Metis Project 3: Why are My Customers Leaving ? - Using Logistic Regression To Interpret Churn Data
We just finished our week 6 at Metis in Seattle, Washington, USA. These past weeks have gone by quickly, we are half way through the program and the skillsets learned are amazing.
On my last project, I worked on predicting NBA player salaries and the feedback received were extremely useful. Thank you.
For this project, we utilized clustering methods discussed in class to solve a business problem. This project was done individually. I decided to focus on a company’s churn data to figure out what sort of customers are leaving and used logistic regression algorithm. I used Python for coding and Tableau for data visualization.The code and data for this project can be found on Github.
My initial plan was to utilize data from the Economist to cluster and figure out what style of leadership is important for economic growth of countries. This was based on a discussion with my fellow Schwarzman scholar: Lorem Aminathia on the model of leadership to ensure Africa’s growth. Unfortunately, there is not enough of data features to properly evaluate this problem.
Challenge:
“We were consulted by Infinity - a hypothetical internet service provider- to figure out their Churn - which customers are leaving - and where their Growth Team can focus on“
Data:
The data was an IBM telco service churn data on kaggle.
Approach:
The Minimum Viable Product (MVP) for our client was to address the following point:
Figure out the number of customers churning.
Find out the most frequent types of customer churning.
Provide recommendation of next steps to take for the program.
Steps:
The following steps were taken to produce results, these steps are general data science steps to a solution and are usually iterative.
Data gathering from our data sources.
Data cleaning
Feature Extractions and Cleaning
Data Insights
Client Recommendations
Insights and Reasons
After downloading , cleaning, and aggregating the datasets, the following were noticed:
About 26% of Customers are churning. Out of 7,000 churn data, close to 2,000 are churning.

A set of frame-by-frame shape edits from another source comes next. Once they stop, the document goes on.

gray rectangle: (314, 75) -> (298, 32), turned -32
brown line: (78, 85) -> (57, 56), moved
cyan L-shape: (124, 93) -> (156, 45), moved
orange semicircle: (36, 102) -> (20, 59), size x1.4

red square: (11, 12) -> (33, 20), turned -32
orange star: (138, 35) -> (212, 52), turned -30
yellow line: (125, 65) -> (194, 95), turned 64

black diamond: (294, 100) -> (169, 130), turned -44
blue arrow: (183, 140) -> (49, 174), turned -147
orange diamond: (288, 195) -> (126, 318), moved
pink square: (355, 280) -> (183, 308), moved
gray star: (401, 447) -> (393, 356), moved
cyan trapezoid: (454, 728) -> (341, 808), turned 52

2. Logistic Regression (accuracy score of 80 %) provided features of the type of customer most likely and not likely to churn.
The image shows the features that will either lead to customer churn or not. Something that surprised me was the fact that fiber optics users were more likely to churn in comparison to digital subscriber line users - a different type of internet service users. It is surprising because fiber optics internet service is usually faster in connecting to the internet than DSL. Another fact is that fiber optics is usually more expensive than DSL and maybe users are getting tired of paying the premium for the service.
Recommendation
An immediate next step for the growth team is to provide an option for fiber optics customers that are about to leave to switch to DSL service.